# Work order
Retype the records below exactly as they stand, omitting the pictures.

------ Material for this task

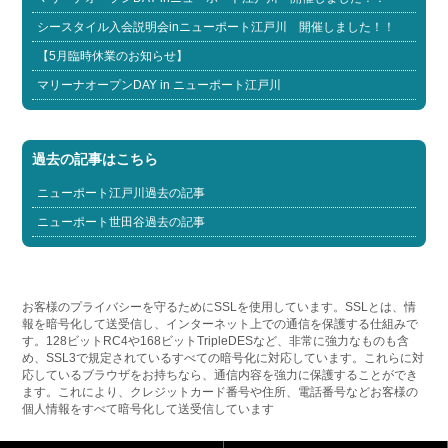
シースタイル入会説明会inニューポート江戸川 開催しました！！
【5月臨時休業のお知らせ】
マリーナオープンDAY in ニューポート江戸川
過去の記事はこちら
ニューポート江戸川過去の記事
ニューポート世田谷過去の記事
お客様のプライバシーを守るためにSSLを使用しています。SSLとは、情
報を暗号化して送受信し、インターネット上での通信を保護する仕組みで
す。128ビットRC4や168ビットTripleDESなど、非常に強力なものも含
め、SSL3で規定されているすべての暗号化に対応しています。これらに対
応しているブラウザをお持ちなら、通信内容を強力に保護することができ
ます。これにより、クレジットカード番号や住所、電話番号などお客様の
個人情報をすべて暗号化して送受信しています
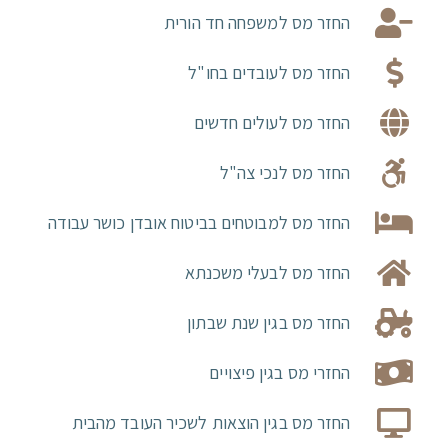
החזר מס למשפחה חד הורית
החזר מס לעובדים בחו"ל
החזר מס לעולים חדשים
החזר מס לנכי צה"ל
החזר מס למבוטחים בביטוח אובדן כושר עבודה
החזר מס לבעלי משכנתא
החזר מס בגין שנת שבתון
החזרי מס בגין פיצויים
החזר מס בגין הוצאות לשכיר העובד מהבית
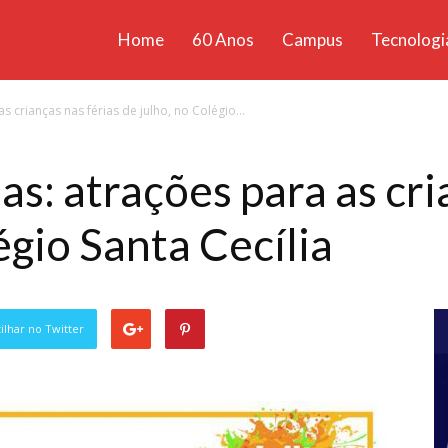
Home
60 Anos
Campus
Tecnologi
ícias
s crianças nas férias de julho, no Colégio...
santa
s: atrações para as cri
égio Santa Cecília
lhar no Twitter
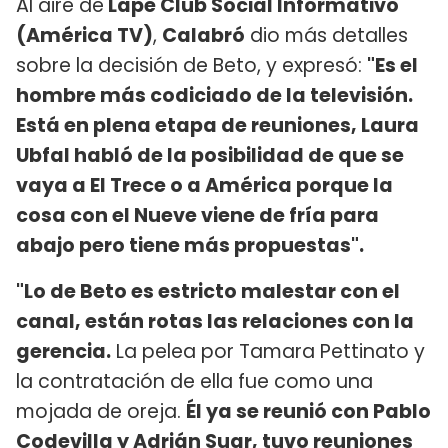
Al aire de
Lape Club Social Informativo
(América TV)
,
Calabró
dio más detalles
sobre la decisión de Beto, y expresó:
"Es el
hombre más codiciado de la televisión.
Está en plena etapa de reuniones, Laura
Ubfal habló de la posibilidad de que se
vaya a El Trece o a América porque la
cosa con el Nueve viene de fría para
abajo pero tiene más propuestas".
"Lo de Beto es estricto malestar con el
canal, están rotas las relaciones con la
gerencia.
La pelea por Tamara Pettinato y
la contratación de ella fue como una
mojada de oreja.
Él ya se reunió con Pablo
Codevilla y Adrián Suar, tuvo reuniones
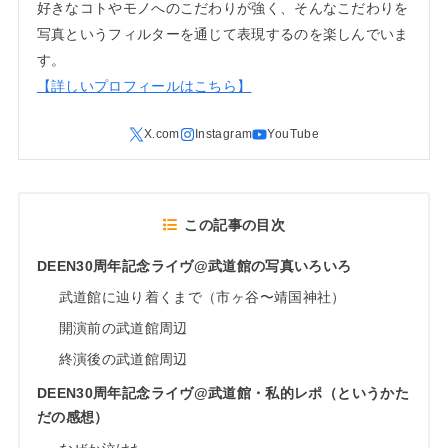
好きなコトやモノへのこだわりが強く、そんなこだわりを
写真というフィルターを通じて表現するのを楽しんでいま
す。
【詳しいプロフィールはこちら】
この記事の目次
DEEN30周年記念ライヴ@武道館の写真いろいろ
武道館に辿り着くまで（市ヶ谷〜靖国神社）
開演前の武道館周辺
終演後の武道館周辺
DEEN30周年記念ライヴ@武道館・私的レポ（というかた
だの感想）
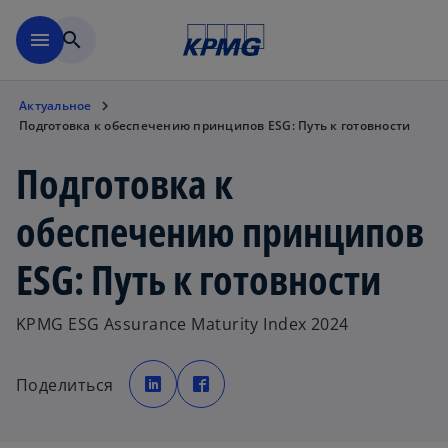
Перейти к основному сод
menu
search
Актуальное
Подготовка к обеспечению принципов ESG: Путь к готовности
Подготовка к
обеспечению принципов
ESG: Путь к готовности
KPMG ESG Assurance Maturity Index 2024
o
o
p
p
Поделиться
e
e
n
n
s
s
i
i
n
n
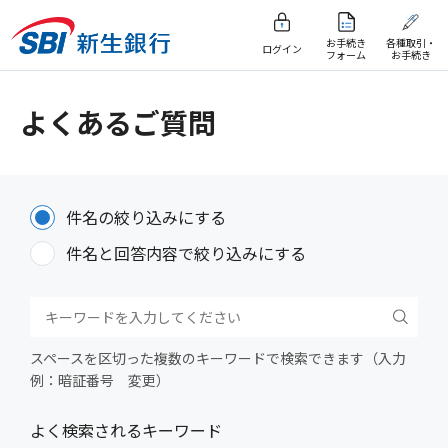
お手続き
各種取引・
ログイン
フォーム
お手続き
よくあるご質問
件名の絞り込みにする
件名と回答内容で絞り込みにする
スペースを区切った複数のキーワードで検索できます（入力
例：暗証番号 変更）
よく検索されるキーワード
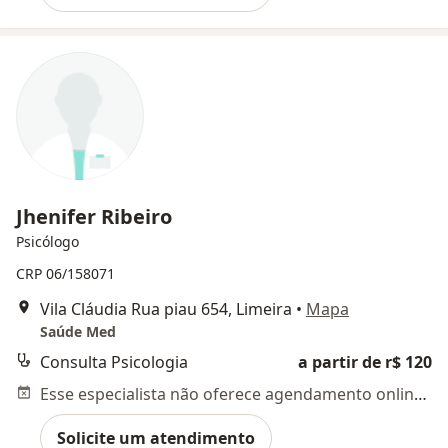
Jhenifer Ribeiro
Psicólogo
CRP 06/158071
Vila Cláudia Rua piau 654, Limeira
•
Mapa
Saúde Med
Consulta Psicologia
a partir de r$ 120
Esse especialista não oferece agendamento online para esse endereço.
Solicite um atendimento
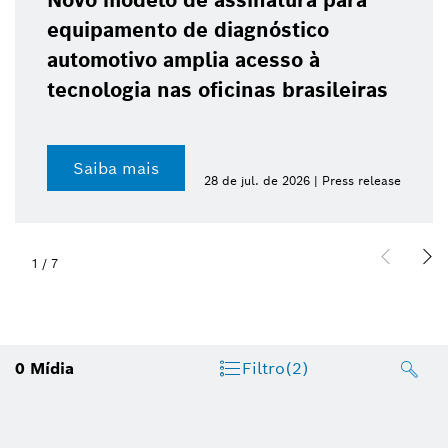
Novo modelo de assinatura para
equipamento de diagnóstico
automotivo amplia acesso à
tecnologia nas oficinas brasileiras
Saiba mais
28 de jul. de 2026 | Press release
1
/
7
0
Mídia
Filtro
(2)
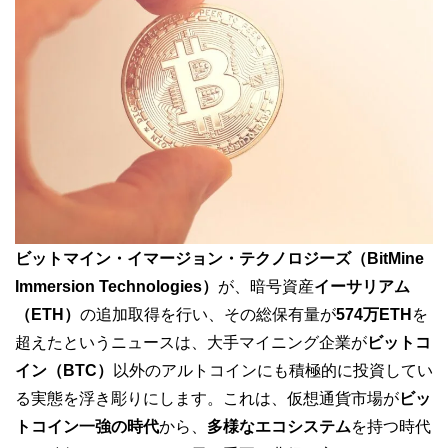
ビットマイン・イマージョン・テクノロジーズ（BitMine
Immersion Technologies）
が、暗号資産
イーサリアム
（ETH）
の追加取得を行い、その総保有量が
574万ETH
を
超えたというニュースは、大手マイニング企業が
ビットコ
イン（BTC）
以外のアルトコインにも積極的に投資してい
る実態を浮き彫りにします。これは、仮想通貨市場が
ビッ
トコイン一強の時代
から、
多様なエコシステム
を持つ時代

------------

# Solution to the exercise
シースタイル入会説明会inニューポート江戸川 開催しました！！
【5月臨時休業のお知らせ】
マリーナオープンDAY in ニューポート江戸川
過去の記事はこちら
ニューポート江戸川過去の記事
ニューポート世田谷過去の記事
お客様のプライバシーを守るためにSSLを使用しています。SSLとは、情
報を暗号化して送受信し、インターネット上での通信を保護する仕組みで
す。128ビットRC4や168ビットTripleDESなど、非常に強力なものも含
め、SSL3で規定されているすべての暗号化に対応しています。これらに対
応しているブラウザをお持ちなら、通信内容を強力に保護することができ
ます。これにより、クレジットカード番号や住所、電話番号などお客様の
個人情報をすべて暗号化して送受信しています
החזר מס למשפחה חד הורית
החזר מס לעובדים בחו"ל
החזר מס לעולים חדשים
החזר מס לנכי צה"ל
החזר מס למבוטחים בביטוח אובדן כושר עבודה
החזר מס לבעלי משכנתא
החזר מס בגין שנת שבתון
החזרי מס בגין פיצויים
החזר מס בגין הוצאות לשכיר העובד מהבית
Home
60 Anos
Campus
Tecnologi
ícias
s crianças nas férias de julho, no Colégio...
santa
s: atrações para as cri
égio Santa Cecília
lhar no Twitter
Al aire de
Lape Club Social Informativo
(América TV)
,
Calabró
dio más detalles
sobre la decisión de Beto, y expresó:
"Es el
hombre más codiciado de la televisión.
Está en plena etapa de reuniones, Laura
Ubfal habló de la posibilidad de que se
vaya a El Trece o a América porque la
cosa con el Nueve viene de fría para
abajo pero tiene más propuestas".
"Lo de Beto es estricto malestar con el
canal, están rotas las relaciones con la
gerencia.
La pelea por Tamara Pettinato y
la contratación de ella fue como una
mojada de oreja.
Él ya se reunió con Pablo
Codevilla y Adrián Suar, tuvo reuniones
好きなコトやモノへのこだわりが強く、そんなこだわりを
写真というフィルターを通じて表現するのを楽しんでいま
す。
【詳しいプロフィールはこちら】
この記事の目次
DEEN30周年記念ライヴ@武道館の写真いろいろ
武道館に辿り着くまで（市ヶ谷〜靖国神社）
開演前の武道館周辺
終演後の武道館周辺
DEEN30周年記念ライヴ@武道館・私的レポ（というかた
だの感想）
Перейти к основному сод
menu
search
Актуальное
Подготовка к обеспечению принципов ESG: Путь к готовности
Подготовка к
обеспечению принципов
ESG: Путь к готовности
KPMG ESG Assurance Maturity Index 2024
o
o
p
p
Поделиться
e
e
n
n
s
s
i
i
n
n
お手続き
各種取引・
ログイン
フォーム
お手続き
よくあるご質問
件名の絞り込みにする
件名と回答内容で絞り込みにする
スペースを区切った複数のキーワードで検索できます（入力
例：暗証番号 変更）
よく検索されるキーワード
Jhenifer Ribeiro
Psicólogo
CRP 06/158071
Vila Cláudia Rua piau 654, Limeira
•
Mapa
Saúde Med
Consulta Psicologia
a partir de r$ 120
Esse especialista não oferece agendamento online para esse endereço.
Solicite um atendimento
Novo modelo de assinatura para
equipamento de diagnóstico
automotivo amplia acesso à
tecnologia nas oficinas brasileiras
Saiba mais
28 de jul. de 2026 | Press release
1
/
7
0
Mídia
Filtro
(2)
ビットマイン・イマージョン・テクノロジーズ（BitMine
Immersion Technologies）
が、暗号資産
イーサリアム
（ETH）
の追加取得を行い、その総保有量が
574万ETH
を
超えたというニュースは、大手マイニング企業が
ビットコ
イン（BTC）
以外のアルトコインにも積極的に投資してい
る実態を浮き彫りにします。これは、仮想通貨市場が
ビッ
トコイン一強の時代
から、
多様なエコシステム
を持つ時代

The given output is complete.